在这里你知道密钥长度(在第三个例子中)是五,因为 crib effect是六个字符;我们将密钥称为12345。
我们将密钥与密文对齐,因为忽略了空格:
12 345123 4512345 1 23451234 512 345123451 23 451 2345123
Rt kolniz qufkbnx R gjvoczkm zqk kgobzkwin ul cnn suwyckx
我们现在可以使用线性方程系统在O(n3)中实现强制Babbage解密:
x1 - 1 = R
x2 - 2 = t
x3 - 3 = k
x4 - 4 = o
x5 - 5 = l
x6 - 1 = n
...
x48 - 3 = x
但我们宁愿观察我们只有一个单词,其长度等于'效果' - 它是'kolniz'。 这意味着我们可以立即恢复密钥:这是差异“nikol - efeec”。第一个符号1等于从效果的第二个e向 kolniz 的n前移,即9个位置。因此,当我们找到一个映射到 worm 的1个符号的字母时,例如第一个'R',我们从R返回9个位置,我们找到'I'。

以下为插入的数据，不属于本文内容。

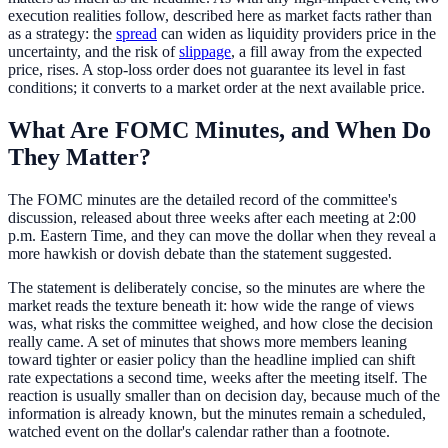
execution realities follow, described here as market facts rather than
as a strategy: the
spread
can widen as liquidity providers price in the
uncertainty, and the risk of
slippage
, a fill away from the expected
price, rises. A stop-loss order does not guarantee its level in fast
conditions; it converts to a market order at the next available price.
What Are FOMC Minutes, and When Do
They Matter?
The FOMC minutes are the detailed record of the committee's
discussion, released about three weeks after each meeting at 2:00
p.m. Eastern Time, and they can move the dollar when they reveal a
more hawkish or dovish debate than the statement suggested.
The statement is deliberately concise, so the minutes are where the
market reads the texture beneath it: how wide the range of views
was, what risks the committee weighed, and how close the decision
really came. A set of minutes that shows more members leaning
toward tighter or easier policy than the headline implied can shift
rate expectations a second time, weeks after the meeting itself. The
reaction is usually smaller than on decision day, because much of the
information is already known, but the minutes remain a scheduled,
watched event on the dollar's calendar rather than a footnote.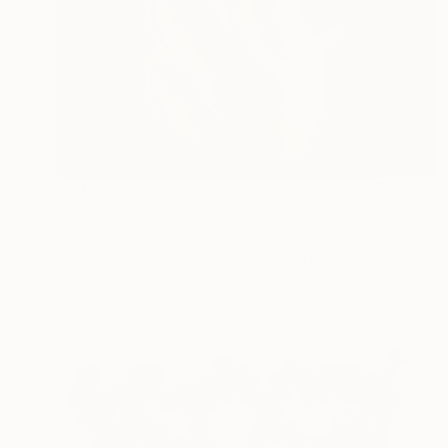
$3,120
"Pura" Sculpture
Andrea Serra, Italy
Carving of Stone
14.6 x 19.7 x 3.9 in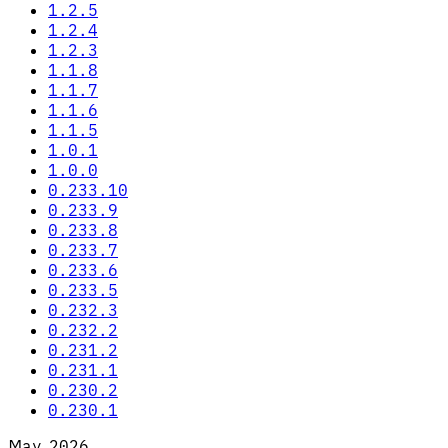
1.2.5
1.2.4
1.2.3
1.1.8
1.1.7
1.1.6
1.1.5
1.0.1
1.0.0
0.233.10
0.233.9
0.233.8
0.233.7
0.233.6
0.233.5
0.232.3
0.232.2
0.231.2
0.231.1
0.230.2
0.230.1
May 2026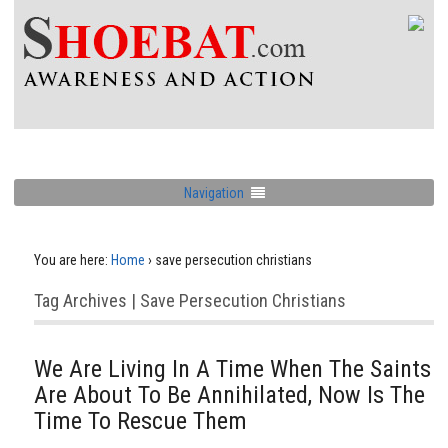
Navigation
You are here:
Home
›
save persecution christians
Tag Archives | Save Persecution Christians
We Are Living In A Time When The Saints
Are About To Be Annihilated, Now Is The
Time To Rescue Them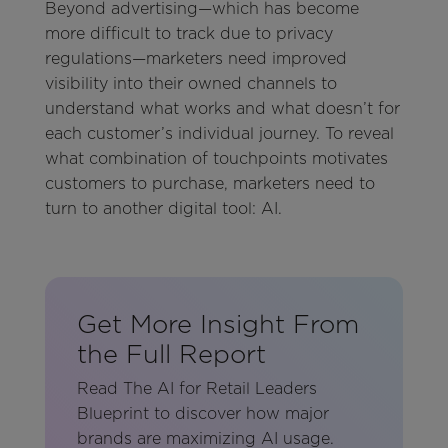
Beyond advertising—which has become
more difficult to track due to privacy
regulations—marketers need improved
visibility into their owned channels to
understand what works and what doesn’t for
each customer’s individual journey. To reveal
what combination of touchpoints motivates
customers to purchase, marketers need to
turn to another digital tool: AI.
Get More Insight From
the Full Report
Read The AI for Retail Leaders
Blueprint to discover how major
brands are maximizing AI usage.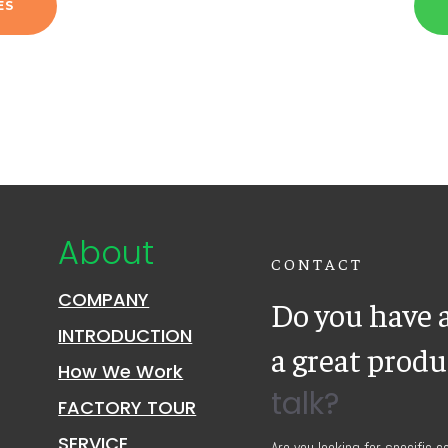
ES
About
CONTACT
COMPANY
Do you have a
INTRODUCTION
a great prod
How We Work
talk?
FACTORY TOUR
SERVICE
Are you looking for specific 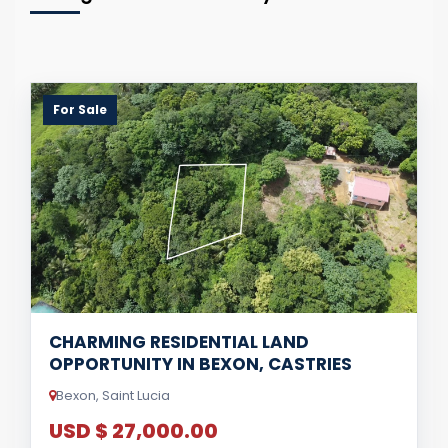
For Sale
CHARMING RESIDENTIAL LAND
OPPORTUNITY IN BEXON, CASTRIES
Bexon, Saint Lucia
USD $ 27,000.00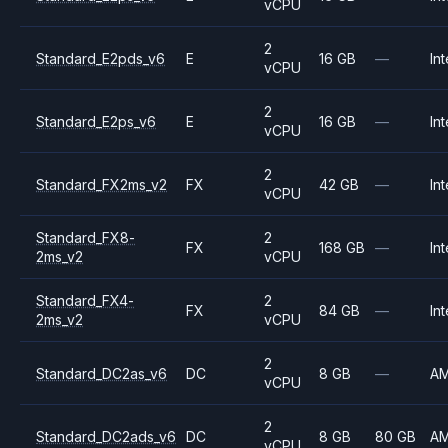
vCPU
2
Standard_E2pds_v6
E
16 GB
—
Int
vCPU
2
Standard_E2ps_v6
E
16 GB
—
Int
vCPU
2
Standard_FX2ms_v2
FX
42 GB
—
Int
vCPU
Standard_FX8-
2
FX
168 GB
—
Int
2ms_v2
vCPU
Standard_FX4-
2
FX
84 GB
—
Int
2ms_v2
vCPU
2
Standard_DC2as_v6
DC
8 GB
—
A
vCPU
2
Standard_DC2ads_v6
DC
8 GB
80 GB
A
vCPU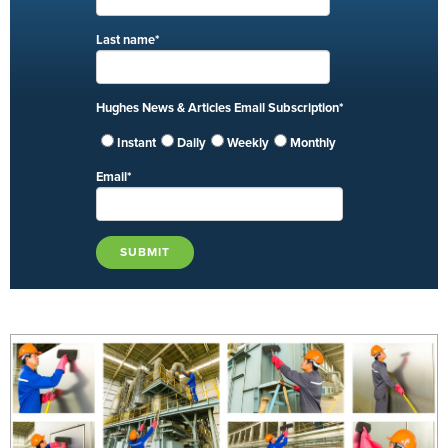
Last name
*
Hughes News & Articles Email Subscription
*
Instant
Daily
Weekly
Monthly
Email
*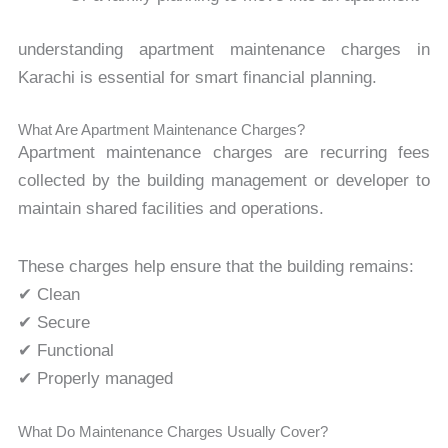
understanding apartment maintenance charges in
Karachi is essential for smart financial planning.
What Are Apartment Maintenance Charges?
Apartment maintenance charges are recurring fees
collected by the building management or developer to
maintain shared facilities and operations.
These charges help ensure that the building remains:
✔ Clean
✔ Secure
✔ Functional
✔ Properly managed
What Do Maintenance Charges Usually Cover?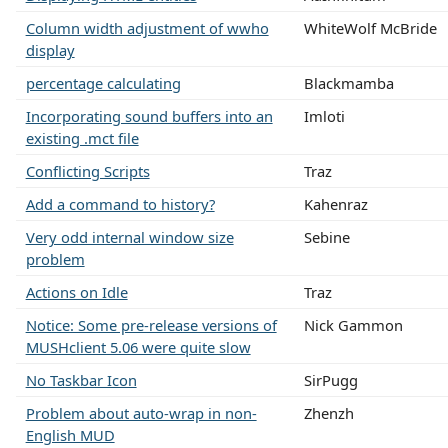
Column width adjustment of wwho
WhiteWolf McBride
display
percentage calculating
Blackmamba
Incorporating sound buffers into an
Imloti
existing .mct file
Conflicting Scripts
Traz
Add a command to history?
Kahenraz
Very odd internal window size
Sebine
problem
Actions on Idle
Traz
Notice: Some pre-release versions of
Nick Gammon
MUSHclient 5.06 were quite slow
No Taskbar Icon
SirPugg
Problem about auto-wrap in non-
Zhenzh
English MUD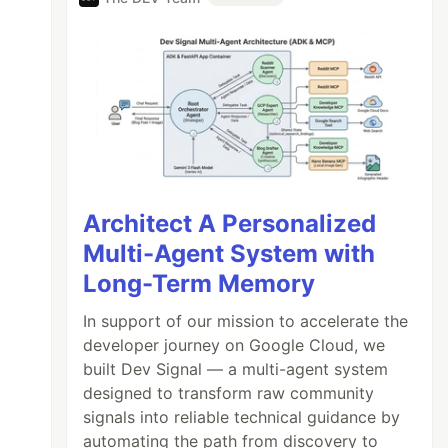
Architect A Personalized
Multi-Agent System with
Long-Term Memory
In support of our mission to accelerate the
developer journey on Google Cloud, we
built Dev Signal — a multi-agent system
designed to transform raw community
signals into reliable technical guidance by
automating the path from discovery to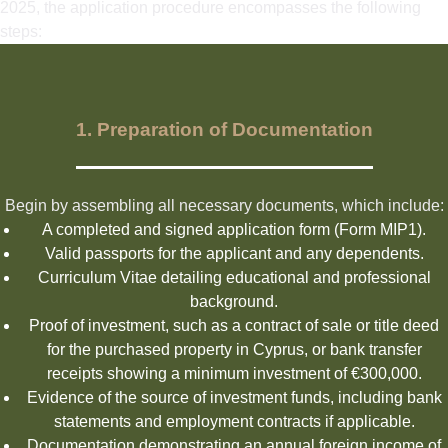
2025, the application procedure encompasses the following
steps:
1. Preparation of Documentation
Begin by assembling all necessary documents, which include:
A completed and signed application form (Form MIP1).
Valid passports for the applicant and any dependents.
Curriculum Vitae detailing educational and professional
background.
Proof of investment, such as a contract of sale or title deed
for the purchased property in Cyprus, or bank transfer
receipts showing a minimum investment of €300,000.
Evidence of the source of investment funds, including bank
statements and employment contracts if applicable.
Documentation demonstrating an annual foreign income of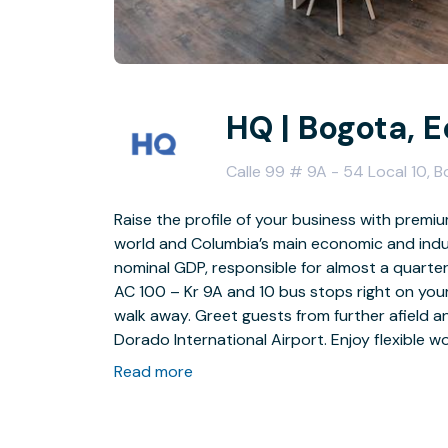
HQ | Bogota, 
Calle 99 # 9A - 54 Local 10, 
Raise the profile of your business with premium
world and Columbia’s main economic and indus
nominal GDP, responsible for almost a quarter 
AC 100 – Kr 9A and 10 bus stops right on you
walk away. Greet guests from further afield an
Dorado International Airport. Enjoy flexible
Read more
Help build stronger relationships with colleag
inspired every time you enter this stylish offic
help you and your team stay focused. Our ful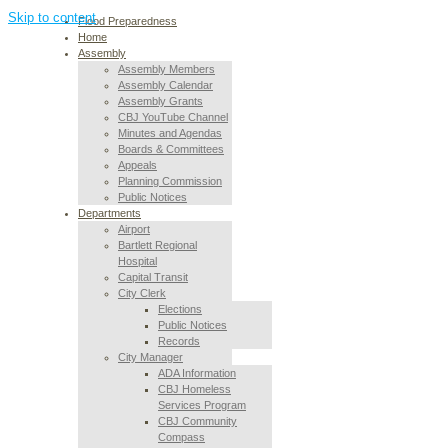
Skip to content
Flood Preparedness
Home
Assembly
Assembly Members
Assembly Calendar
Assembly Grants
CBJ YouTube Channel
Minutes and Agendas
Boards & Committees
Appeals
Planning Commission
Public Notices
Departments
Airport
Bartlett Regional
Hospital
Capital Transit
City Clerk
Elections
Public Notices
Records
City Manager
ADA Information
CBJ Homeless
Services Program
CBJ Community
Compass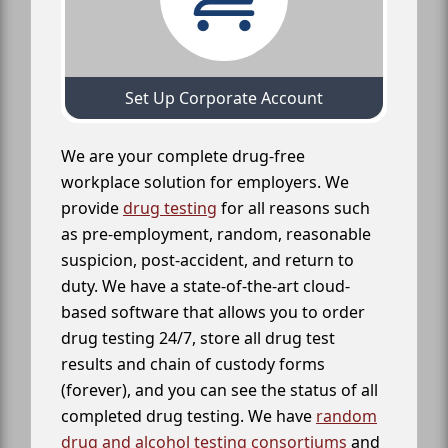
Set Up Corporate Account
We are your complete drug-free
workplace solution for employers. We
provide
drug testing
for all reasons such
as pre-employment, random, reasonable
suspicion, post-accident, and return to
duty. We have a state-of-the-art cloud-
based software that allows you to order
drug testing 24/7, store all drug test
results and chain of custody forms
(forever), and you can see the status of all
completed drug testing. We have
random
drug and alcohol testing consortiums
and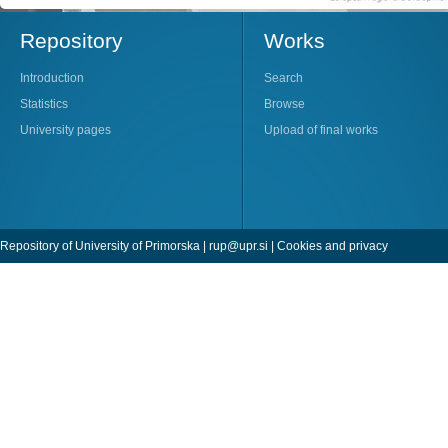
Repository
Works
Introduction
Search
Statistics
Browse
University pages
Upload of final works
Repository of University of Primorska |
rup@upr.si
|
Cookies and privacy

上述算法大致为O(n + m),其中n为密文的长度,m为密钥的长度。
假设我们有两个长度等于“效果”的单词,比如说它们是“abcdef”和“ghijkl”。我们使用哪一个?
假设1:abcdef是效应的密文。如果这是真的那么'e'的第一个符号的移位是'a'而相同的移位必须'f'变成't'。
假设2:ghikl是效应的密文。如果这是真的那么'e'的第一个符号的移位是'g'而相同的移位必须'l'变成't'。
两个假设都是正确的,我们不能正确的是另一个单词在第一个和最后一个字母中具有相同的移位差异的那些是'e'和't '在我们的婴儿床中,例如第一个词是'效果',另一个是“美洲狮”,“挽歌”,“哈洛”或“老佛爷”。那些机会很少。